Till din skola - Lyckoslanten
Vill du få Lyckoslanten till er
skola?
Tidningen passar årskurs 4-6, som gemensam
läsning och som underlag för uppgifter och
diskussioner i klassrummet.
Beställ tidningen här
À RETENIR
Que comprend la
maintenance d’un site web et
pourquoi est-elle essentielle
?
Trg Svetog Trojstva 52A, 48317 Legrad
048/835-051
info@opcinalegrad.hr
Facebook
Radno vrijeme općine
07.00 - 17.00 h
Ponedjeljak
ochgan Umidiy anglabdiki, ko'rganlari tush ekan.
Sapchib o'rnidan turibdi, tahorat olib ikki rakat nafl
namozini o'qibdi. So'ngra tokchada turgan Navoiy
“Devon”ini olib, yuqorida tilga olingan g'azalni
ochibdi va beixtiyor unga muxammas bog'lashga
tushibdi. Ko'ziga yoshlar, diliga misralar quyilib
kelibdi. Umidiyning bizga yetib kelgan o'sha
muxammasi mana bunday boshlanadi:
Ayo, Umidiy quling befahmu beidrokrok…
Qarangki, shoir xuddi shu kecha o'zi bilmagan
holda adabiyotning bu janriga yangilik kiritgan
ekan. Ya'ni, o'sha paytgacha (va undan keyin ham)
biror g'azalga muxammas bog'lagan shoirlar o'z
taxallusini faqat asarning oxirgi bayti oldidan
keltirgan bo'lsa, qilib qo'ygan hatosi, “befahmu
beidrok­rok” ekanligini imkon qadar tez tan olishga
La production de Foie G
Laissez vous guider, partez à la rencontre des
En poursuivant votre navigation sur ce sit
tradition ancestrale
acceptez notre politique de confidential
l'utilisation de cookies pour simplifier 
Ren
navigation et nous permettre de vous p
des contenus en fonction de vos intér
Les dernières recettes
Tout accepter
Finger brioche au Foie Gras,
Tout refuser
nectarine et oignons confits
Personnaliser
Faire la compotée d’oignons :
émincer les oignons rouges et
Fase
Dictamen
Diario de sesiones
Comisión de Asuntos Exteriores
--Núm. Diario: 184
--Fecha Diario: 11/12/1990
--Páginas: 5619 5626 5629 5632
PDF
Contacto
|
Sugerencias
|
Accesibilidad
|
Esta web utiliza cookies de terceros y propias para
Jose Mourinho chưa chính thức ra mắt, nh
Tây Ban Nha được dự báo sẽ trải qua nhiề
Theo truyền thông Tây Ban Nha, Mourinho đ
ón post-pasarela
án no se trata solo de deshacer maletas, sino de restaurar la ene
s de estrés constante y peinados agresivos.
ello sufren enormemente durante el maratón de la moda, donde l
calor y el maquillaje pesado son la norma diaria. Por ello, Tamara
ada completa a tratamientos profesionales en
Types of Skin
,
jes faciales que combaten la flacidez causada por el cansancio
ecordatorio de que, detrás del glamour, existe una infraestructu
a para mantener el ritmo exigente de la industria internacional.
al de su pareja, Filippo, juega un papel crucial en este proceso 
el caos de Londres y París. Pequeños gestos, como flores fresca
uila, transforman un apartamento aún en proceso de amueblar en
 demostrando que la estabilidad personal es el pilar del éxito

- _WORK TO COMPLETE_
An exact copy of the lines above between the line holding "Tout refuser" and the line holding "s de estrés constante y peinados agresivos.", inclusive, is the whole answer.

- _RESPONSE FOR THIS EXERCISE_
Tout refuser
nectarine et oignons confits
Personnaliser
Faire la compotée d’oignons :
émincer les oignons rouges et
Fase
Dictamen
Diario de sesiones
Comisión de Asuntos Exteriores
--Núm. Diario: 184
--Fecha Diario: 11/12/1990
--Páginas: 5619 5626 5629 5632
PDF
Contacto
|
Sugerencias
|
Accesibilidad
|
Esta web utiliza cookies de terceros y propias para
Jose Mourinho chưa chính thức ra mắt, nh
Tây Ban Nha được dự báo sẽ trải qua nhiề
Theo truyền thông Tây Ban Nha, Mourinho đ
ón post-pasarela
án no se trata solo de deshacer maletas, sino de restaurar la ene
s de estrés constante y peinados agresivos.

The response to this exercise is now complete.